On June 27, 2000, appellee and Moore filed a second action against appellant and Ulrich, stating the same or similar claims as in the first action. During mediation on January 9, 2001, it was determined that appellee planned to settle with Ulrich for $15,000.
At trial, the court permitted the jury to hear about the settlements previously reached with Ulrich, appellant's brother, and appellant's parents. The court nonetheless rejected appellant's request to instruct the jury "that a plaintiff may only receive full compensation once for the same injury." See OJI 23.57. The jury thereafter returned a verdict of $50,000. On April 6, 2001, appellant filed a written motion for set-off of the $20,500 amount of prior settlement monies ($5,500 plus $15,000). By a judgment entry dated April 30, 2001, the trial court denied the request for set-off, and entered judgment against appellant for $50,000.

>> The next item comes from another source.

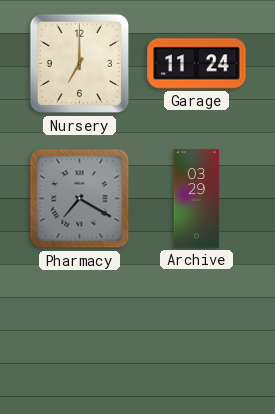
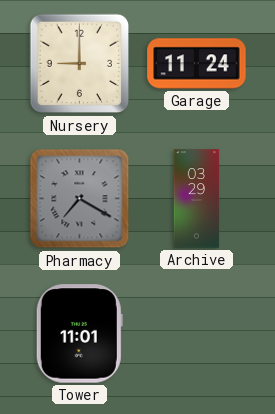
Nursery: 7:00 -> 9:00
Tower: none -> 11:01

Appellant timely appealed and herein raises the following sole Assignment of Error:
I. THE TRIAL COURT ERRED IN FAILING TO OFFSET PLAINTIFF'S JUDGMENT BY $20,500, THE AMOUNT HE RECEIVED IN CONSIDERATION FOR RELEASING CO-DEFENDANTS FROM THE SAME CLAIM.
I
In his sole Assignment of Error, appellant argues the trial court erred in denying set-off against the judgment by reason of the $20,500 in settlement proceeds designated to be paid by the remaining defendants. We disagree.
In Fidelholtz v. Peller (1998), 81 Ohio St.3d 197, syllabus, the Ohio Supreme Court held:
Former R.C. 2307.32(F) (now R.C. 2307.33[F]) entitles a defendant to set off from a judgment funds received by a plaintiff pursuant to a settlement agreement with a co-defendant where there is a determination that the settling co-defendant is a person "liable in tort." A person is "liable in tort" when he or she acted tortiously and thereby caused damages. * * *.

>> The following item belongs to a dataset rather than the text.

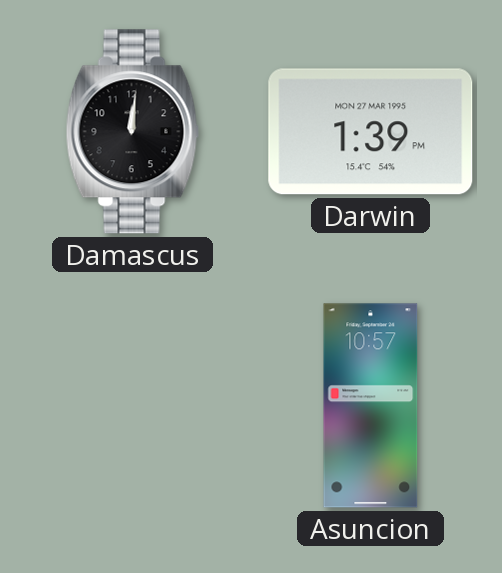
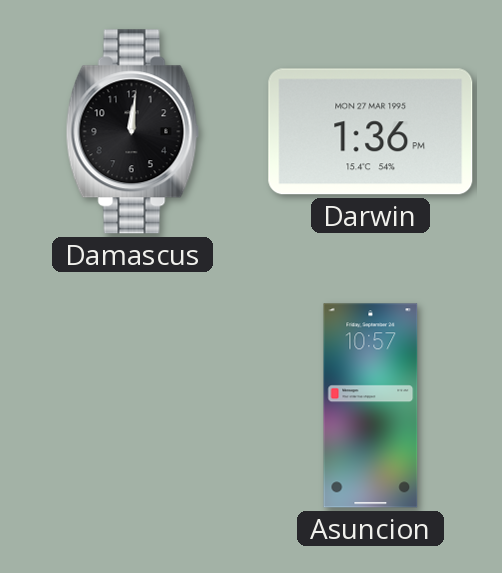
Darwin: 1:39 -> 1:36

As indicated, the Ohio Supreme Court in Fidelholtz addressed R.C. 2307.32(F), which provides:
When a release or covenant not to sue or not to enforce judgment is given in good faith to one of two or more persons liable in tort for the same injury or loss to person * * * the following apply: (1) The release or covenant does not discharge any of the other tortfeasors from liability for the injury or loss * * * unless its terms otherwise provide, but it reduces the claim against the other tortfeasors to the extent of any amount stipulated by the release or the covenant, or in the amount of the consideration paid for it, whichever is the greater; (2) The release or covenant discharges the tortfeasor to whom it was given from all liability for contribution to any other tortfeasor.
As a preliminary matter, we note R.C. 2307.32(F) was amended and renumbered R.C. 2307.33(F) by Am.Sub.H.B. 350, effective January 27, 1997. However, the Ohio Supreme Court found Am.Sub.H.B. 350 unconstitutional in toto in State ex rel. Ohio Academy of Trial Lawyers v. Sheward (1999), 86 Ohio St.3d 451, which was announced after Fidelholtz. A decision by the Ohio Supreme Court declaring a statute unconstitutional is generally given retrospective application. Wendell v. AmeriTrust Co., N.A. (1994), 69 Ohio St.3d 74, 77. We will therefore refer herein to R.C. 2307.32(F) in its earlier form. See Smith v. Ruben (Aug. 16, 2001), Franklin App. No. 00AP-1320, unreported. Cf. Lesnau v. Andate Enterprises, Inc. (2001), 93 Ohio St.3d 467, 470, fn1.
In reply to appellee's reliance on Fidelholtz, appellant asserts that because both complaints allege all five defendants acted jointly, appellee is estopped from now claiming that the four settling defendants are not "liable in tort." Appellant's Reply Brief at 1. He similarly contends that Fidelholtz is inapplicable where co-defendants are allied, as the concern that a set-off would "subsidize tortious conduct" is inapplicable. Id.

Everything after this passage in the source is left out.